Eliezer Billanes, secretary general of the Samahan ng Magsasaka sa Timug Kutabato, warned that the looming entry into the market of Monstanto's "stacked-trait corn" would further expose the area's farms and residents to various toxins reportedly embedded in the GE corn variety.
"It's high time for Congress to intervene on this matter by passing a law that would ban these products," he told MindaNews in a phone interview.
Billanes said that House Bill 2124, or the proposed GMO (Genetically-Modified Organism)-free Food and Agriculture Act of 2004, was gathering dust at a committee in the House of Representatives.
Billanes said they have been gathering signatures to support the passage of HB 2124 "which will ultimately make our country as GMO-free." The proposed measure, filed by Anakpawis partylist Rep. Rafael Mariano, prohibits the entry, sale, field testing, and release of crops and food containing GMOs.

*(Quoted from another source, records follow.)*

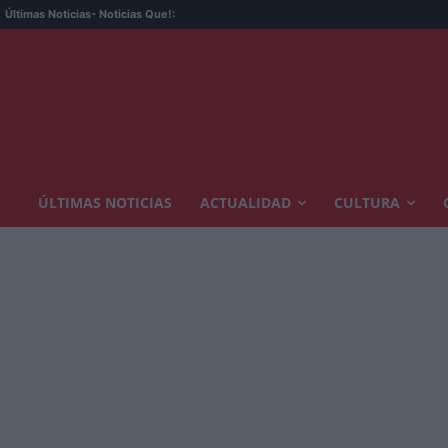
Últimas Noticias
- Noticias Que!:
ÚLTIMAS NOTICIAS
ACTUALIDAD
CULTURA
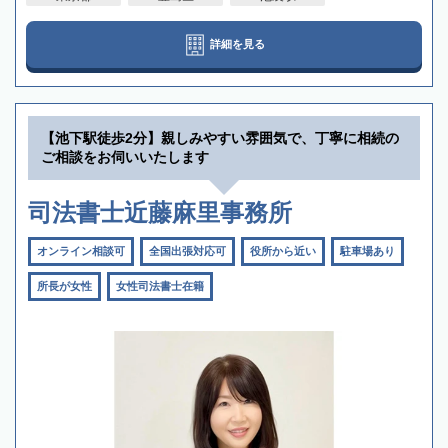
詳細を見る
【池下駅徒歩2分】親しみやすい雰囲気で、丁寧に相続の
ご相談をお伺いいたします
司法書士近藤麻里事務所
オンライン相談可
全国出張対応可
役所から近い
駐車場あり
所長が女性
女性司法書士在籍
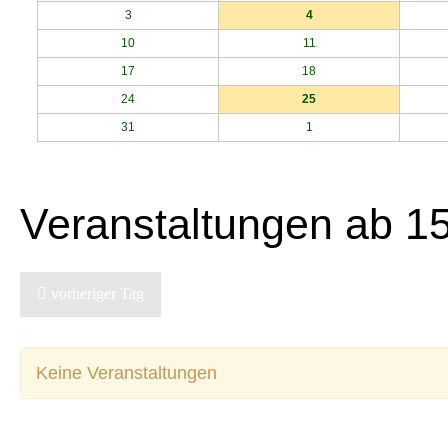
3
4
10
11
17
18
24
25
31
1
Veranstaltungen ab 1
vorheriger Tag
Keine Veranstaltungen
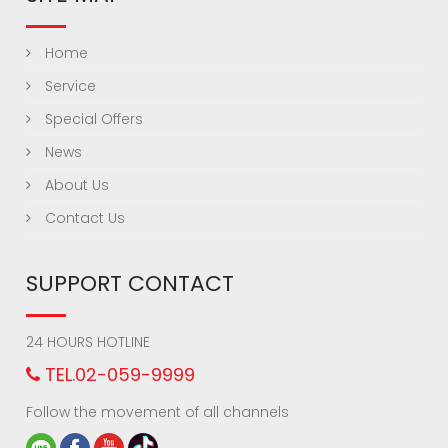
Home
Service
Special Offers
News
About Us
Contact Us
SUPPORT CONTACT
24 HOURS HOTLINE
TEL.02-059-9999
Follow the movement of all channels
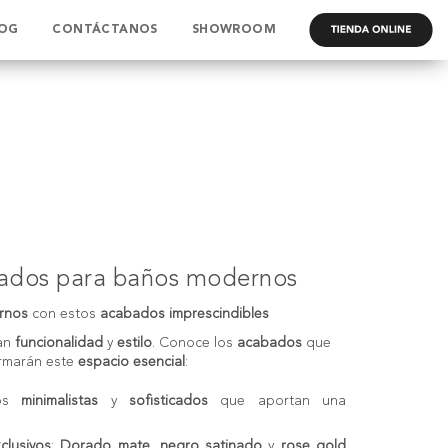
OG
CONTÁCTANOS
SHOWROOM
.
bados para baños modernos
rnos
con estos
acabados imprescindibles
an
funcionalidad
y
estilo
. Conoce los
acabados
que
rmarán este
espacio esencial
:
ños
minimalistas
y
sofisticados
que aportan una
clusivos
:
Dorado mate
,
negro satinado
y
rose gold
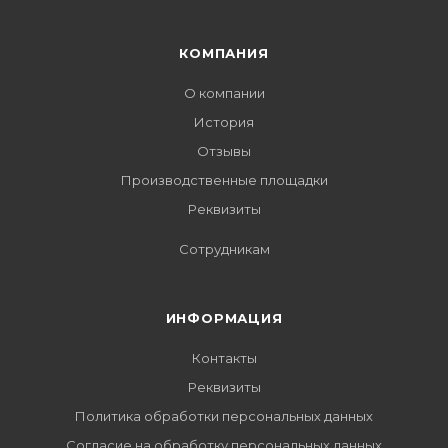
КОМПАНИЯ
О компании
История
Отзывы
Производственные площадки
Реквизиты
Сотрудникам
ИНФОРМАЦИЯ
Контакты
Реквизиты
Политика обработки персональных данных
Согласие на обработку персональных данных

The bill cited that "there have been many cases discovered which should tell us that genetically modified products could seriously harm human beings and the environment."
"The threat from genetically-engineered crops and food products is rising in the Philippines. A number of food products sold in our supermarkets and groceries have been found to contain GMOs," the bill said.

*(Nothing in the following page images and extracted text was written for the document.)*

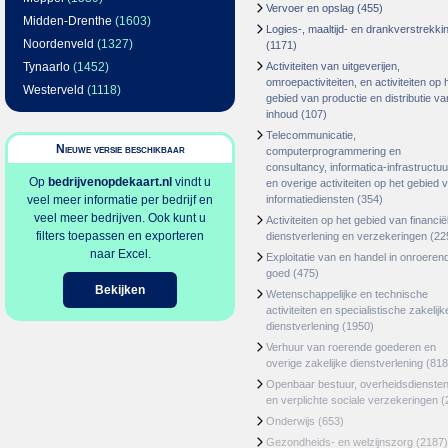
Vervoer en opslag
(455)
Midden-Drenthe
(1603)
Logies-, maaltijd- en drankverstrekki
Noordenveld
(1327)
(1171)
Tynaarlo
(1452)
Activiteiten van uitgeverijen,
omroepactiviteiten, en activiteiten op 
Westerveld
(1118)
gebied van productie en distributie va
inhoud
(107)
Telecommunicatie,
Nieuwe versie beschikbaar
computerprogrammering en
consultancy, informatica-infrastructuu
Op
bedrijvenopdekaart.nl
vindt u
en overige activiteiten op het gebied 
veel meer informatie per bedrijf en
informatiediensten
(354)
veel meer bedrijven. Ook kunt u
Activiteiten op het gebied van financië
filters toepassen en exporteren
dienstverlening en verzekeringen
(22
naar Excel.
Exploitatie van en handel in onroeren
goed
(475)
Bekijken
Wetenschappelijke en technische
activiteiten en specialistische zakelijk
dienstverlening
(1950)
Verhuur van roerende goederen en
overige zakelijke dienstverlening
(818
Openbaar bestuur, overheidsdienste
en verplichte sociale verzekeringen
(
Onderwijs
(653)
Gezondheids- en welzijnszorg
(2187)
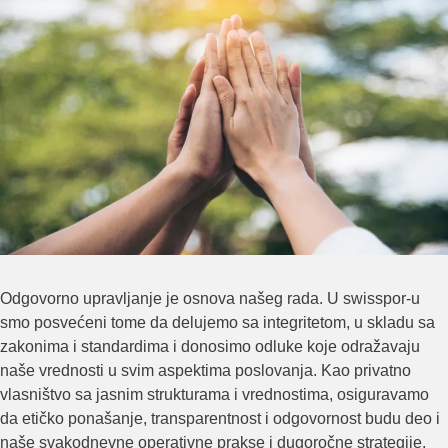
Odgovorno upravljanje je osnova našeg rada. U swisspor-u
smo posvećeni tome da delujemo sa integritetom, u skladu sa
zakonima i standardima i donosimo odluke koje odražavaju
naše vrednosti u svim aspektima poslovanja. Kao privatno
vlasništvo sa jasnim strukturama i vrednostima, osiguravamo
da etičko ponašanje, transparentnost i odgovornost budu deo i
naše svakodnevne operativne prakse i dugoročne strategije.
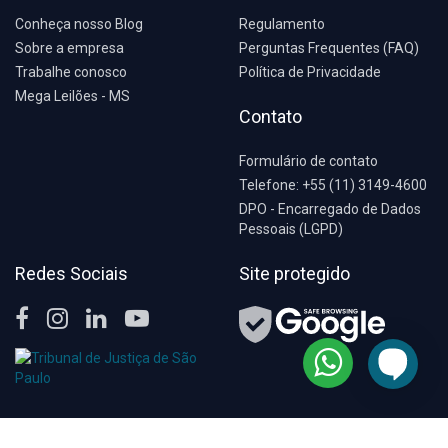
Conheça nosso Blog
Regulamento
Sobre a empresa
Perguntas Frequentes (FAQ)
Trabalhe conosco
Política de Privacidade
Mega Leilões - MS
Contato
Formulário de contato
Telefone: +55 (11) 3149-4600
DPO - Encarregado de Dados
Pessoais (LGPD)
Redes Sociais
Site protegido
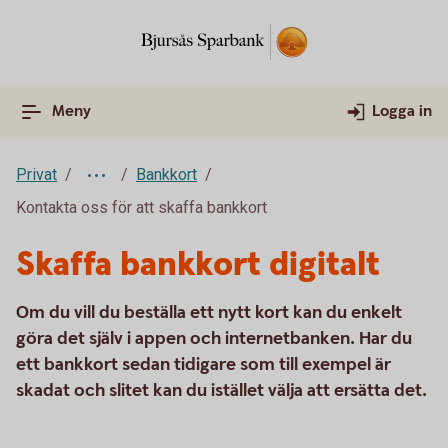
Meny
Logga in
Privat
Bankkort
Kontakta oss för att skaffa bankkort
Skaffa bankkort digitalt
Om du vill du beställa ett nytt kort kan du enkelt
göra det själv i appen och internetbanken. Har du
ett bankkort sedan tidigare som till exempel är
skadat och slitet kan du istället välja att ersätta det.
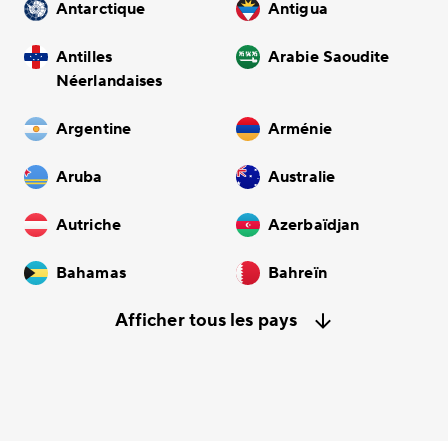
Antarctique
Antigua
Antilles
Arabie Saoudite
Néerlandaises
Argentine
Arménie
Aruba
Australie
Autriche
Azerbaïdjan
Bahamas
Bahreïn
Afficher tous les pays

The Department of Agriculture's Bureau of Plant Industry approved earlier this month the commercial distribution and planting of the "dekalb-stacked hybrid" corn, a GE product which could resist both herbicides and the Asiatic corn borer.

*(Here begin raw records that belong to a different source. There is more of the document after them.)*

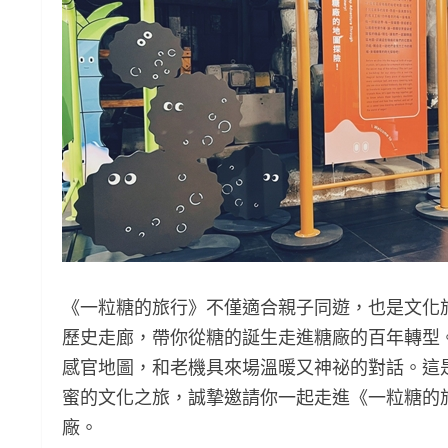
《一粒糖的旅行》不僅適合親子同遊，也是文化
歷史走廊，帶你從糖的誕生走進糖廠的百年轉型
感官地圖，和老機具來場溫暖又神祕的對話。這
蜜的文化之旅，誠摯邀請你一起走進《一粒糖的
廠。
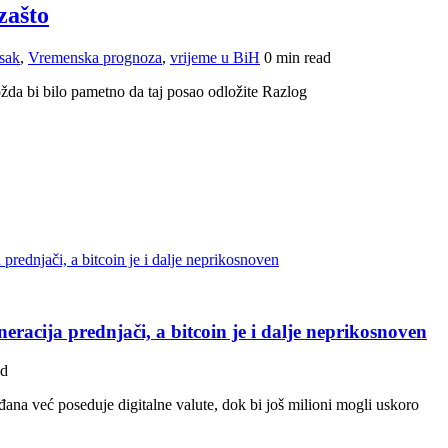
zašto
esak
,
Vremenska prognoza
,
vrijeme u BiH
0 min read
žda bi bilo pametno da taj posao odložite Razlog
eracija prednjači, a bitcoin je i dalje neprikosnoven
ad
ana već poseduje digitalne valute, dok bi još milioni mogli uskoro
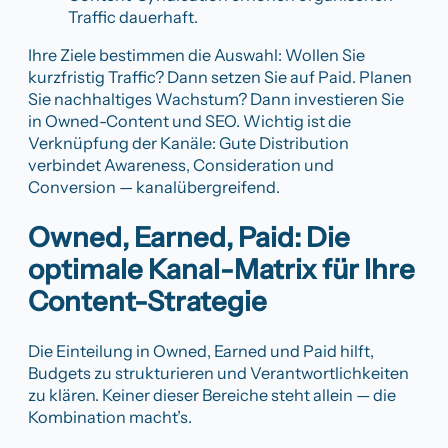
Traffic dauerhaft.
Ihre Ziele bestimmen die Auswahl: Wollen Sie
kurzfristig Traffic? Dann setzen Sie auf Paid. Planen
Sie nachhaltiges Wachstum? Dann investieren Sie
in Owned-Content und SEO. Wichtig ist die
Verknüpfung der Kanäle: Gute Distribution
verbindet Awareness, Consideration und
Conversion — kanalübergreifend.
Owned, Earned, Paid: Die
optimale Kanal-Matrix für Ihre
Content-Strategie
Die Einteilung in Owned, Earned und Paid hilft,
Budgets zu strukturieren und Verantwortlichkeiten
zu klären. Keiner dieser Bereiche steht allein — die
Kombination macht’s.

According to a report from the University of the Philippines Los Banos-based Biotechnology Information Center (BIC), the new hybrid corn seed is practically a combination of the controversial Bacillus thuringiesis (Bt) corn and the Roundup-Ready corn, which underwent several field tests here and the neighboring areas.
Bt corn was approved for planting in the country in late 2002 while Roundup Ready corn was introduced in the markets earlier this year. Environmental group Greenpeace the government's approval of the new GE corn variety saying "the government has failed to protect Filipinos from the onslaught of genetically modified organisms and agro-chemical companies which promote it.
"The Arroyo government is intent on punishing Filipino farmers and our environment at the behest of multinational agro-chemical companies which only care for profits," said Greenpeace's GE campaigner Danny Ocampo said in a statement e-mailed to MindaNews.
Ocampo said the new GE corn would threaten the food chain with contamination and lead to further degradation of soil quality. He said it also meant "twice the profits" for Monsanto, which owns the patent to "stacked-trait corn" and the glyphosate Roundup Ready herbicide.
In June, Greenpeace launched the report "The Economics of Bt Corn: Whose Interest Does It Really Serve?" which showed evidence that Bt corn, contrary to claims by Monsanto, was a financial burden to Filipino farmers because they have to pay more for seeds and fertilizers.
"GMOs are costly experiments on our people and our environment and bury our farmers in debts while providing more profits to companies like Monsanto," Ocampo added.